Hablando de las abuelas, ya es la segunda vez que la veo, la vi ayer y
la vi hoy, una viejita así, flacucha, de mi edad o más todavía, con una
mitra, se había puesto una mitra que había hecho con cartón y un cartel
que decía: “Santidad, las abuelas también hacemos lío”. ¡Una maravilla
de pueblo! Y, los jóvenes aprendieron las cosas con la familia o en la
parroquia o en la pastoral educativa o juvenil. Esas inquietudes que
crecieron en una escucha del Evangelio y en comunidades con fe viva,
ferviente que encuentra tierra donde germinar. ¡Cómo no agradecer tener
jóvenes inquietos por el Evangelio! Por supuesto que cansa, por supuesto
que a veces molesta. Me viene al pensamiento esa frase que decía un
filósofo griego, de sí mismo la decía, yo la digo de los jóvenes: Son
como un tábano sobre el lomo de un noble caballo, para que no se duerma
(cf. Platón, Apología de Sócrates]. El caballo somos nosotros,
¿no? Esta realidad nos estimula a un mayor compromiso para ayudarlos a
crecer ofreciéndoles más y mejores espacios que los engendren al sueño
de Dios. La Iglesia por naturaleza es Madre y como tal engendra e incuba
vida protegiéndola de todo aquello que amenace su desarrollo. Gestación
en libertad y para la libertad. Los exhorto pues, a promover programas y
centros educativos que sepan acompañar, sostener y potenciar a sus
jóvenes; por favor, “róbenselos” a la calle antes de que sea la cultura
de muerte la que, “vendiéndoles humo” y mágicas soluciones se apodere y
aproveche de su inquietud y de su imaginación. Y háganlo no con
paternalismo, que no lo toleran, no de arriba hacia abajo, porque eso no
es tampoco lo que el Señor nos pide, sino como padres, como hermanos a
hermanos. Ellos son rostro de Cristo para nosotros y a Cristo no podemos
llegar de arriba a abajo, sino de abajo a arriba, nos decía Romero el 2
de septiembre del 79 (cf. S. Óscar Romero, Homilía, 2 septiembre 1979).
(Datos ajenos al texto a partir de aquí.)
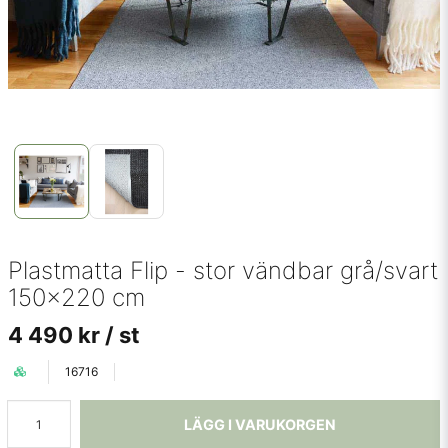
Plastmatta Flip - stor vändbar grå/svart
150x220 cm
4 490 kr
/ st
16716
LÄGG I VARUKORGEN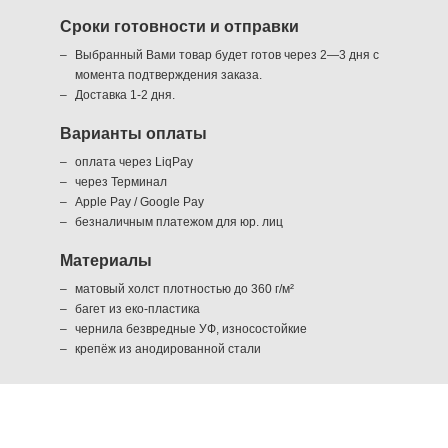
Сроки готовности и отправки
Выбранный Вами товар будет готов через 2—3 дня с
момента подтверждения заказа.
Доставка 1-2 дня.
Варианты оплаты
оплата через LiqPay
через Терминал
Apple Pay / Google Pay
безналичным платежом для юр. лиц
Материалы
матовый холст плотностью до 360 г/м²
багет из еко-пластика
чернила безвредные УФ, износостойкие
крепёж из анодированной стали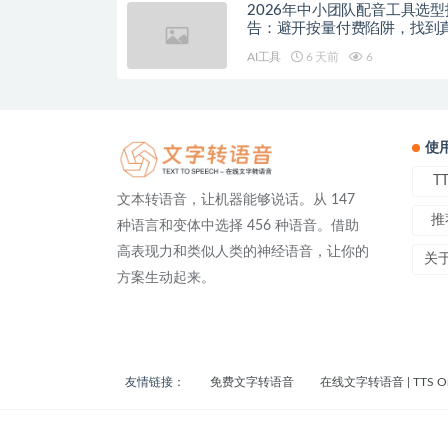
2026年中小团队配音工具选型
告：避开按量付费陷阱，找到
降本增效方案
AI工具
6 天前
6
使
T
文本转语音，让机器能够说话。从 147
推
种语言和变体中选择 456 种语音。借助
高表现力和类似人类的神经语音，让你的
关
方案生动起来。
友情链接：
免费文字转语音
在线文字转语音 | TTS On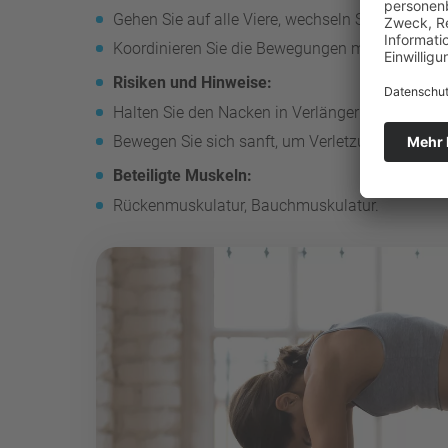
Gehen Sie auf alle Viere, wechseln Sie zwische
Koordinieren Sie die Bewegungen mit dem Atem
Risiken und Hinweise:
Halten Sie den Nacken in Verlängerung der Wirb
Bewegen Sie sich sanft, um Verletzungen zu ve
Beteiligte Muskeln:
Rückenmuskulatur, Bauchmuskulatur.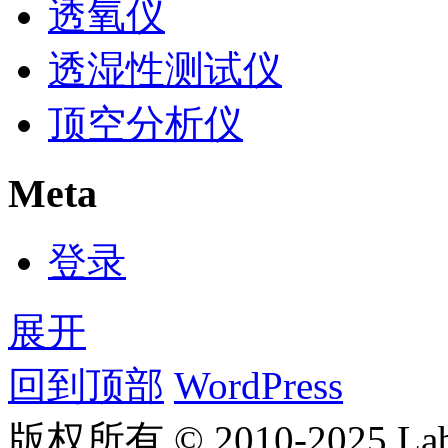
透氧仪
透湿性测试仪
顶空分析仪
Meta
登录
展开
回到顶部
WordPress
版权所有 © 2010-2025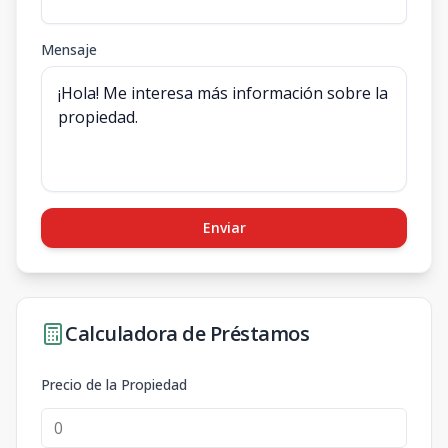
Mensaje
Enviar
Calculadora de Préstamos
Precio de la Propiedad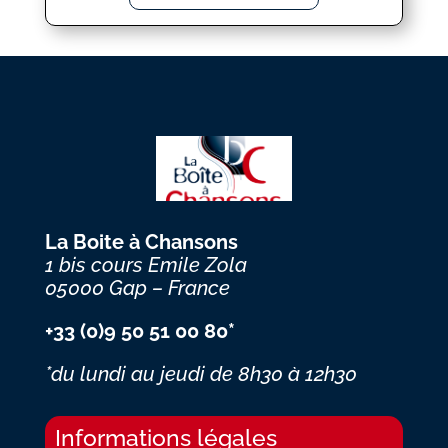
La Boite à Chansons
1 bis cours Emile Zola
05000 Gap – France
+33 (0)9 50 51 00 80*
*du lundi au jeudi
de 8h30 à 12h30
Informations légales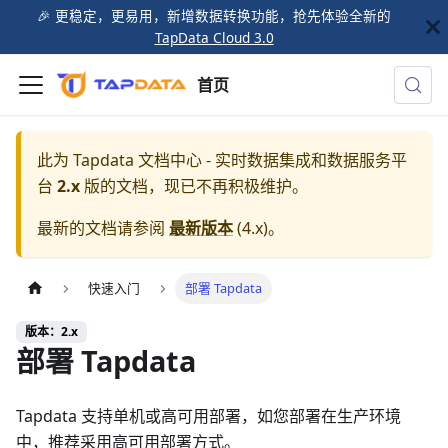
🎉️ 更稳定，更易用，新增数据转换功能，抢先体验全新的
TapData Cloud 3.0
首页
此为
Tapdata 文档中心 - 实时数据集成和数据服务平
台
2.x
版的文档，现已不再积极维护。
最新的文档请参阅
最新版本
(
4.x
)。
快速入门
部署 Tapdata
版本：2.x
部署 Tapdata
Tapdata 支持单机或高可用部署，如您部署在生产环境
中，推荐采用高可用部署方式。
Son muchos los jóvenes que dolorosamente han sido seducidos con
respuestas inmediatas que hipotecan la vida. Y tantos otros a quienes se
les ha dado una ilusión cortoplacista en algunos movimientos y que
después, sí, los hacen o pelagianos o suficientes de sí mismos y quedan
abandonados a mitad de camino. Nos decían los padres sinodales: por
constricción o falta de alternativas los jóvenes se encuentran
sumergidos en situaciones altamente conflictivas y de no rápida
solución: violencia doméstica, feminicidios —qué plaga que vive nuestro
continente en esto —, bandas armadas, criminales, tráfico de droga,
explotación sexual de menores y de no tan menores, etc., y duele
constatar que en la raíz de muchas de estas situaciones se encuentran
experiencias de orfandad fruto de una cultura y una sociedad que se fue
“desmadrando”, sin madre, los dejó huérfanos. Hogares resquebrajados
tantas veces por un sistema económico que no tiene como prioridad las
personas y el bien común y que hizo de la especulación “su paraíso”
desde donde seguir “engordando” sin importar a costa de quién. Así
nuestros jóvenes sin hogar, sin familia, sin comunidad, sin pertenencia,
quedan a la intemperie del primer estafador.
No
nos olvidemos que «el verdadero dolor que sale del hombre, pertenece en
primer lugar a Dios» (Georges Bernanos, Diario de un cura rural, 74).
No separemos lo que Él ha querido unir en su Hijo.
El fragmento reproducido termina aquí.